▶ _Task prompt_
Pictures aside, can you reproduce the records word for word?

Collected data
+++++

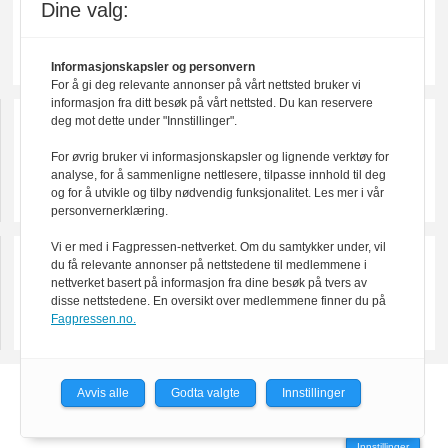
Dine valg:
Informasjonskapsler og personvern
For å gi deg relevante annonser på vårt nettsted bruker vi
informasjon fra ditt besøk på vårt nettsted. Du kan reservere
deg mot dette under "Innstillinger".
For øvrig bruker vi informasjonskapsler og lignende verktøy for
analyse, for å sammenligne nettlesere, tilpasse innhold til deg
og for å utvikle og tilby nødvendig funksjonalitet. Les mer i vår
personvernerklæring.
Vi er med i Fagpressen-nettverket. Om du samtykker under, vil
du få relevante annonser på nettstedene til medlemmene i
nettverket basert på informasjon fra dine besøk på tvers av
disse nettstedene. En oversikt over medlemmene finner du på
Fagpressen.no.
Avvis alle
Godta valgte
Innstillinger
Powered by Labrador CMS
Innstillinger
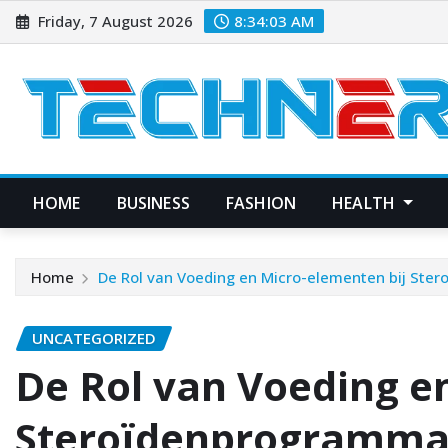
Skip
Friday, 7 August 2026
8:34:04 AM
to
content
HOME
BUSINESS
FASHION
HEALTH
Home
De Rol van Voeding en Micro-elementen bij Ste
UNCATEGORIZED
De Rol van Voeding e
Steroïdenprogramma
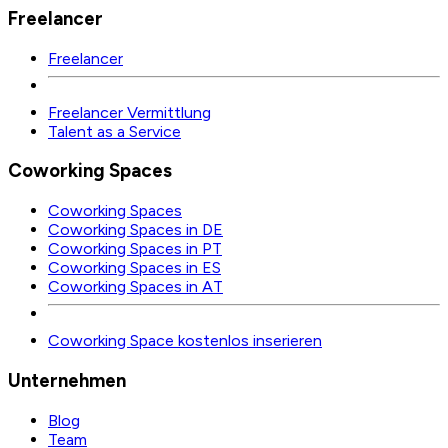
Freelancer
Freelancer
Freelancer Vermittlung
Talent as a Service
Coworking Spaces
Coworking Spaces
Coworking Spaces in DE
Coworking Spaces in PT
Coworking Spaces in ES
Coworking Spaces in AT
Coworking Space kostenlos inserieren
Unternehmen
Blog
Team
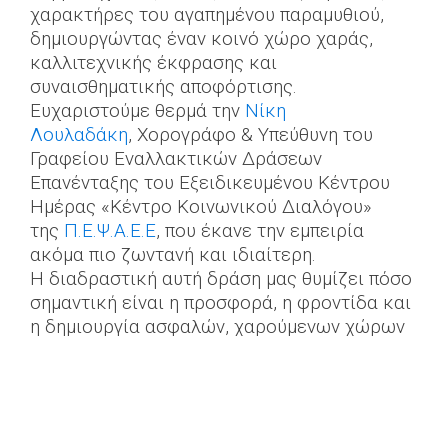
χαρακτήρες του αγαπημένου παραμυθιού,
δημιουργώντας έναν κοινό χώρο χαράς,
καλλιτεχνικής έκφρασης και
συναισθηματικής αποφόρτισης.
Ευχαριστούμε θερμά την
Νίκη
Λουλαδάκη
, Χορογράφο & Υπεύθυνη του
Γραφείου Εναλλακτικών Δράσεων
Επανένταξης του Εξειδικευμένου Κέντρου
Ημέρας «Κέντρο Κοινωνικού Διαλόγου»
της
Π.Ε.Ψ.Α.Ε.Ε
, που έκανε την εμπειρία
ακόμα πιο ζωντανή και ιδιαίτερη.
Η διαδραστική αυτή δράση μας θυμίζει πόσο
σημαντική είναι η προσφορά, η φροντίδα και
η δημιουργία ασφαλών, χαρούμενων χώρων
για μικρούς και μεγάλους.
♥
Tην Δευτέρα 24 Νοεμβρίου 2025
, η ομάδα
εθελοντών της Wellbeingr ΑΜΚΕ
επισκέφθηκε την
Οικογενειακή Αίθουσα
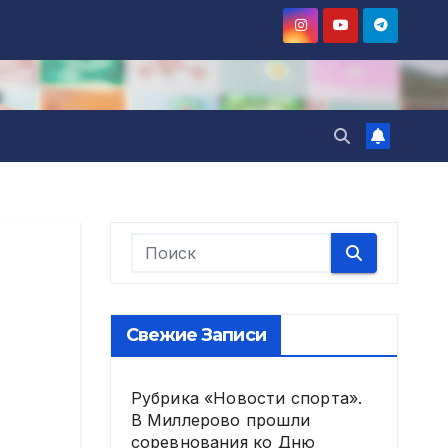
Свежие Записи
Рубрика «Новости спорта».
В Миллерово прошли
соревнования ко Дню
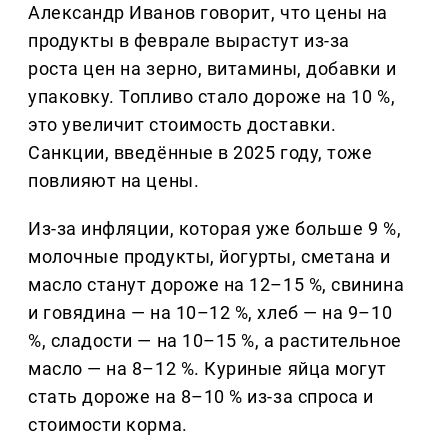
Александр Иванов говорит, что цены на
продукты в феврале вырастут из-за
роста цен на зерно, витамины, добавки и
упаковку. Топливо стало дороже на 10 %,
это увеличит стоимость доставки.
Санкции, введённые в 2025 году, тоже
повлияют на цены.
Из-за инфляции, которая уже больше 9 %,
молочные продукты, йогурты, сметана и
масло станут дороже на 12–15 %, свинина
и говядина — на 10–12 %, хлеб — на 9–10
%, сладости — на 10–15 %, а растительное
масло — на 8–12 %. Куриные яйца могут
стать дороже на 8–10 % из-за спроса и
стоимости корма.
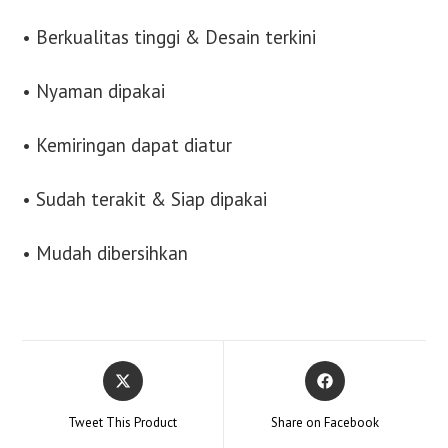
• Berkualitas tinggi & Desain terkini
• Nyaman dipakai
• Kemiringan dapat diatur
• Sudah terakit & Siap dipakai
• Mudah dibersihkan
Opens
Opens
in
in
a
a
Tweet This Product
Share on Facebook
new
new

+++++

▶ _Completed exercise_
Dine valg:
Informasjonskapsler og personvern
For å gi deg relevante annonser på vårt nettsted bruker vi
informasjon fra ditt besøk på vårt nettsted. Du kan reservere
deg mot dette under "Innstillinger".
For øvrig bruker vi informasjonskapsler og lignende verktøy for
analyse, for å sammenligne nettlesere, tilpasse innhold til deg
og for å utvikle og tilby nødvendig funksjonalitet. Les mer i vår
personvernerklæring.
Vi er med i Fagpressen-nettverket. Om du samtykker under, vil
du få relevante annonser på nettstedene til medlemmene i
nettverket basert på informasjon fra dine besøk på tvers av
disse nettstedene. En oversikt over medlemmene finner du på
Fagpressen.no.
Avvis alle
Godta valgte
Innstillinger
Powered by Labrador CMS
Innstillinger
Skip
Friday, 7 August 2026
8:34:04 AM
to
content
HOME
BUSINESS
FASHION
HEALTH
Home
De Rol van Voeding en Micro-elementen bij Ste
UNCATEGORIZED
De Rol van Voeding e
Steroïdenprogramma
Freelancer
Freelancer
Freelancer Vermittlung
Talent as a Service
Coworking Spaces
Coworking Spaces
Coworking Spaces in DE
Coworking Spaces in PT
Coworking Spaces in ES
Coworking Spaces in AT
Coworking Space kostenlos inserieren
Unternehmen
Blog
Team
χαρακτήρες του αγαπημένου παραμυθιού,
δημιουργώντας έναν κοινό χώρο χαράς,
καλλιτεχνικής έκφρασης και
συναισθηματικής αποφόρτισης.
Ευχαριστούμε θερμά την
Νίκη
Λουλαδάκη
, Χορογράφο & Υπεύθυνη του
Γραφείου Εναλλακτικών Δράσεων
Επανένταξης του Εξειδικευμένου Κέντρου
Ημέρας «Κέντρο Κοινωνικού Διαλόγου»
της
Π.Ε.Ψ.Α.Ε.Ε
, που έκανε την εμπειρία
ακόμα πιο ζωντανή και ιδιαίτερη.
Η διαδραστική αυτή δράση μας θυμίζει πόσο
σημαντική είναι η προσφορά, η φροντίδα και
η δημιουργία ασφαλών, χαρούμενων χώρων
για μικρούς και μεγάλους.
♥
Tην Δευτέρα 24 Νοεμβρίου 2025
, η ομάδα
εθελοντών της Wellbeingr ΑΜΚΕ
επισκέφθηκε την
Οικογενειακή Αίθουσα
Свежие Записи
Рубрика «Новости спорта».
В Миллерово прошли
соревнования ко Дню
Александр Иванов говорит, что цены на
продукты в феврале вырастут из-за
роста цен на зерно, витамины, добавки и
упаковку. Топливо стало дороже на 10 %,
это увеличит стоимость доставки.
Санкции, введённые в 2025 году, тоже
повлияют на цены.
Из-за инфляции, которая уже больше 9 %,
молочные продукты, йогурты, сметана и
масло станут дороже на 12–15 %, свинина
и говядина — на 10–12 %, хлеб — на 9–10
%, сладости — на 10–15 %, а растительное
масло — на 8–12 %. Куриные яйца могут
стать дороже на 8–10 % из-за спроса и
стоимости корма.
• Berkualitas tinggi & Desain terkini
• Nyaman dipakai
• Kemiringan dapat diatur
• Sudah terakit & Siap dipakai
• Mudah dibersihkan
Opens
Opens
in
in
a
a
Tweet This Product
Share on Facebook
new
new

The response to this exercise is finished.